Highlights of the Day
- Seljalandsfoss
- Skogafoss
- Dyrholaey
- Reynisfjara Beach
- The Barn Hostel Vik
Seljalandsfoss
We checked out from Hallgrims Guesthouse in Reykjavik at around 8 AM. The sky was dark. We stopped by Bonus supermarket in Selfoss village and brought fruits for breakfast, and few vegan groceries to prepare lunch-on-the-go as we were really not sure what to expect on the way. We drove through dark and enjoyed sunrise on the way to the one of the country’s most famous and visited falls – Seljalandsfoss. It is around 125 km away from Reykjavik, which will approximately take around 2 hours to reach.
Seljalandsfoss
Seljalandsfoss waterfall is a part of the river Seljalandsa, which is fed by the glacier-capped Eyjafjallajokull. It is the same glacier that has a volcano beneath it, which erupted in 2010. This caused havoc at airports across Europe. The North Atlantic Ocean is located across a stretch of lowlands opposite Seljalandsfoss.

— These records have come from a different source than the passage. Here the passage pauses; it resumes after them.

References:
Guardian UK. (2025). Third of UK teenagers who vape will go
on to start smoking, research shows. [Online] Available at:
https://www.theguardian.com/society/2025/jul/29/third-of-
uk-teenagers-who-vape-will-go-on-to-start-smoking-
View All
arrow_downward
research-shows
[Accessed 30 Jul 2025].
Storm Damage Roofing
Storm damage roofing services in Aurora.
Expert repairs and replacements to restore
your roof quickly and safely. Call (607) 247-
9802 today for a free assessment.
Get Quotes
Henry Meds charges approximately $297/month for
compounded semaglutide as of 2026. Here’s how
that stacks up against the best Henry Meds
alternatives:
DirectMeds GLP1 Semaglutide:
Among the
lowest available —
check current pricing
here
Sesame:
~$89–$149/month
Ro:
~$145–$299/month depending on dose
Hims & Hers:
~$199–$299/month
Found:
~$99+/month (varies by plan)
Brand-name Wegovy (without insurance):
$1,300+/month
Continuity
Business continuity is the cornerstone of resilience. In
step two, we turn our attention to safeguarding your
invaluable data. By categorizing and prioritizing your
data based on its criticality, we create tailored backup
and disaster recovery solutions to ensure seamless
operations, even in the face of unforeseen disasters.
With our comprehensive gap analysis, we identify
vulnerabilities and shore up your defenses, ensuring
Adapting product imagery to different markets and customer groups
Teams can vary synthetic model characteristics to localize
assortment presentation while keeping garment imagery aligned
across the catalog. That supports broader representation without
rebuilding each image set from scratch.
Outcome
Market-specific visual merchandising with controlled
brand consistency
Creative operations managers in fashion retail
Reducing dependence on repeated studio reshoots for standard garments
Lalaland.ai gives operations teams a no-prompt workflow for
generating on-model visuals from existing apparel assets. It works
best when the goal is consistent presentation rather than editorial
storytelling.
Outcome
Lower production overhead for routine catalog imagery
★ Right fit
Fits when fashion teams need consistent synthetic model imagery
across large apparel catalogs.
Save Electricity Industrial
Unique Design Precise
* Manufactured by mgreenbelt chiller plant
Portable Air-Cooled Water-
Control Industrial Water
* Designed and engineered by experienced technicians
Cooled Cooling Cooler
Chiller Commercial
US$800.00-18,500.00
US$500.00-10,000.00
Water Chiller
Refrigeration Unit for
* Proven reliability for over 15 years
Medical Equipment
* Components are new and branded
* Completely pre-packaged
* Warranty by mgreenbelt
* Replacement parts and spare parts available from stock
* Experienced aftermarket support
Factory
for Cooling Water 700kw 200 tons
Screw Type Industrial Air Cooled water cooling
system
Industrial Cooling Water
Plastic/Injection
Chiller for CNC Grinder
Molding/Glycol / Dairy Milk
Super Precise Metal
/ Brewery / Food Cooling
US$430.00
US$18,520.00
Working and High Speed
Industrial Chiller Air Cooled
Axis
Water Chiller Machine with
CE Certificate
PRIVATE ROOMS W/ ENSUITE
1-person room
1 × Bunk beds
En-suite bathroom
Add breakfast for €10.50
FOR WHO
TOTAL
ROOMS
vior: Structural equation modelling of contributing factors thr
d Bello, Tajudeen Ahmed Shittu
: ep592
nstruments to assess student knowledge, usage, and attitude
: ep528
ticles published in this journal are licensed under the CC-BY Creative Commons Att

You must wear a rain gear if you intend to circumnavigate the waterfall, as that will surely get you get. I also recommend some good and sturdy shoes as it gets very slippery and muddy under the waterfall.
Route From Seljalandsfoss to Skogafoss
The distance from Seljalandsfoss to Skogafoss is just 30 km away, which means a 30-min drive. The drive took us almost 1 hour. The scenery is amazing and we kept taking multiple stops to take photographs, videos and drone shots.
Skogafoss
Skogafoss is located on the Skoga river, near the small village of Skogar, south of the Eyjafjallajokull glacier volcano. It is one of Iceland’s most visited waterfalls because of its proximity to the Ring Road. Skogafoss is also one of Iceland’s biggest and most beautiful waterfalls often visited along with Seljalandsfoss. It is 25 m wide and 60 m high.
In Skogar village, apart from Skogafoss waterfall, you can visit Skogasafn folk museum. It is an open-air museum with both old wooden houses and turf houses. There is also Skogasafn Regional Museum with various artifacts from this area. There is also a steep staircase by the side of Skogafoss that leads to an observational platform above the cascade. Further than that, there is Fimmvorduhals pass – one of Iceland’s most famed hiking routes. The 22-km trail takes you along Skoga river, between two famous glaciers, Myrdalsjokull and Eyjafjallajokull.
Dyrholaey Peninsula
After Skogafoss, we drove 30 min further along the coast to the famous Dyrholey Peninsula. It is famous for its breathtaking views in all directions. It is a 120-m high peninsula in front of which there is a huge black double-arch lava rock outcropping from the vast North Atlantic Ocean with the same name – Dyrholaey. Dyrholaey literally means “the hill island with the door hole”.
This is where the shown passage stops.